TO DO: Only the lines from the one containing "Context: 11 Days After" through the end of the records should be retyped, exactly and including both ends; pictures stay out.

Content starts

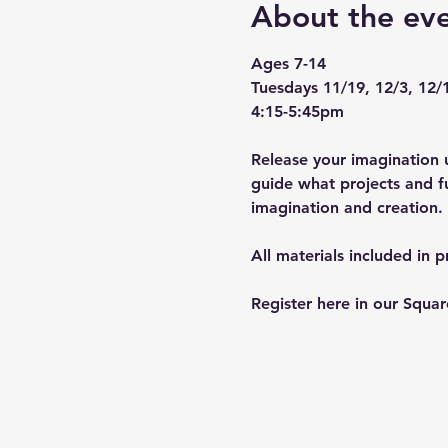
About the ev
Ages 7-14
Tuesdays 11/19, 12/3, 12/
4:15-5:45pm
Release your imagination u
guide what projects and fu
imagination and creation. 
All materials included in 
Register here in our Squa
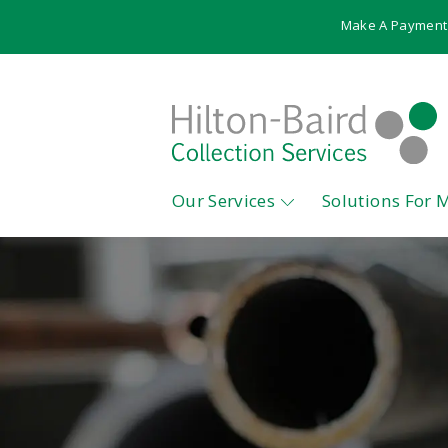
Make A Payment
Our Services
Solutions For 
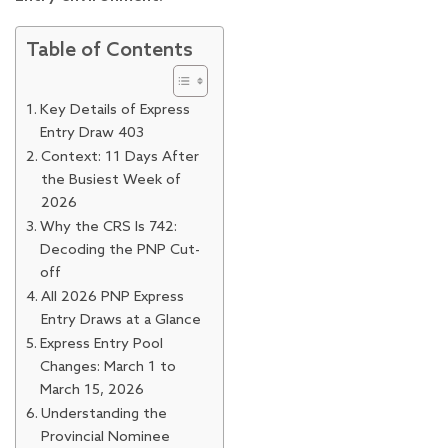
Table of Contents
Key Details of Express
Entry Draw 403
Context: 11 Days After
the Busiest Week of
2026
Why the CRS Is 742:
Decoding the PNP Cut-
off
All 2026 PNP Express
Entry Draws at a Glance
Express Entry Pool
Changes: March 1 to
March 15, 2026
Understanding the
Provincial Nominee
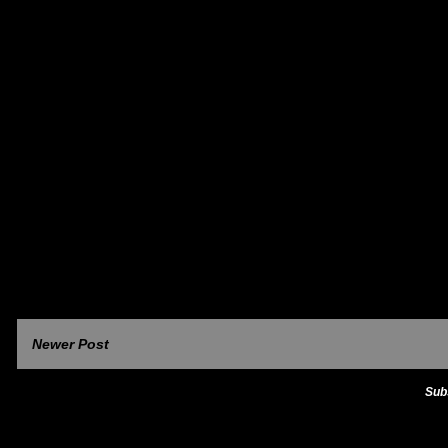
Newer Post
Sub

Content ends

ANSWER SECTION:
Context: 11 Days After
the Busiest Week of
2026
Why the CRS Is 742:
Decoding the PNP Cut-
off
All 2026 PNP Express
Entry Draws at a Glance
Express Entry Pool
Changes: March 1 to
March 15, 2026
Understanding the
Provincial Nominee
Newer Post
Sub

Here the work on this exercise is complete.